What needs to be done: Would you please set down the data again exactly as given, excluding the pictures?

Provided records:
Segment Open

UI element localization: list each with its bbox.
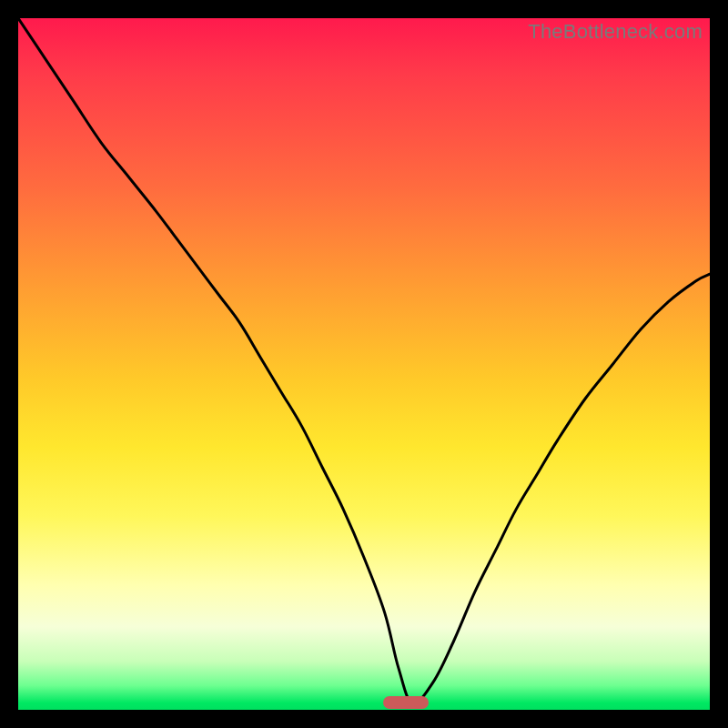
chart-frame: TheBottleneck.com <box>0 0 728 728</box>
bottleneck-curve <box>18 18 710 710</box>
optimum-marker <box>383 696 429 709</box>
plot-area: TheBottleneck.com <box>18 18 710 710</box>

Segment Closed

Result:
UI element localization: list each with its bbox.
chart-frame: TheBottleneck.com <box>0 0 728 728</box>
bottleneck-curve <box>18 18 710 710</box>
optimum-marker <box>383 696 429 709</box>
plot-area: TheBottleneck.com <box>18 18 710 710</box>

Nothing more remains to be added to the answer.